> **What you will do**: Each line that includes "Lorem" must be copied from the records.

> **Information provided**:
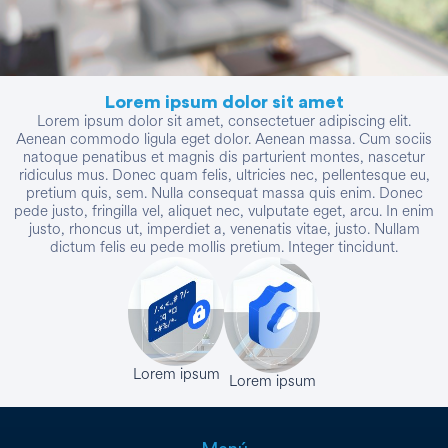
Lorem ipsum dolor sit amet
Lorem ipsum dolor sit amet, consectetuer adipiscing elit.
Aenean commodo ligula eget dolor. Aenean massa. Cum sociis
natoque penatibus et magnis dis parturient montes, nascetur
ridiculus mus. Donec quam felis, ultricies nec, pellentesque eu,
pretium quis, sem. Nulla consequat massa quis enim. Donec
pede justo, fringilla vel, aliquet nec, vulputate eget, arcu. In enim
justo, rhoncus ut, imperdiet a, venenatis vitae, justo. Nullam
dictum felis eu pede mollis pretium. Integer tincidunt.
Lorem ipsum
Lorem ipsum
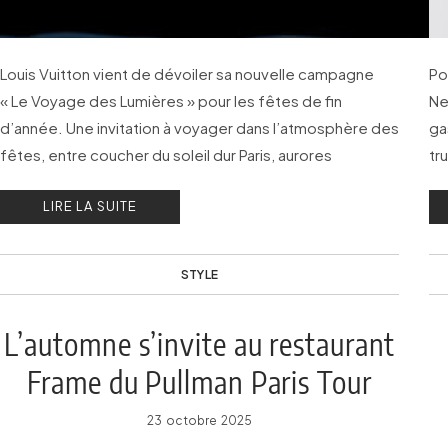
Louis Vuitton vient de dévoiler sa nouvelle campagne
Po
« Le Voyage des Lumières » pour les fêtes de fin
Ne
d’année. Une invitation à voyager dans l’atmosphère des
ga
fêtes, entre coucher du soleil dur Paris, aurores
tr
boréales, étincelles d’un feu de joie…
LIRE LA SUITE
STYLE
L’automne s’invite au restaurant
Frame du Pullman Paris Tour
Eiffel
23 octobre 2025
* * *
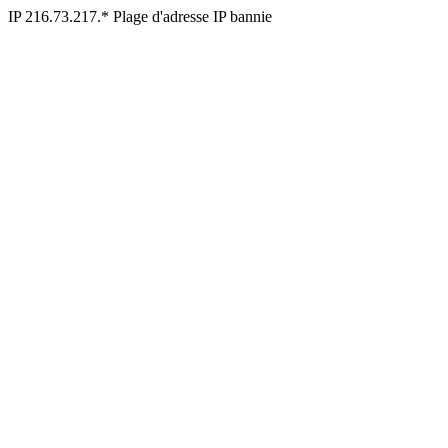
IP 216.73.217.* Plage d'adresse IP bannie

> **Reply**:
Lorem ipsum dolor sit amet
Lorem ipsum dolor sit amet, consectetuer adipiscing elit.
Lorem ipsum
Lorem ipsum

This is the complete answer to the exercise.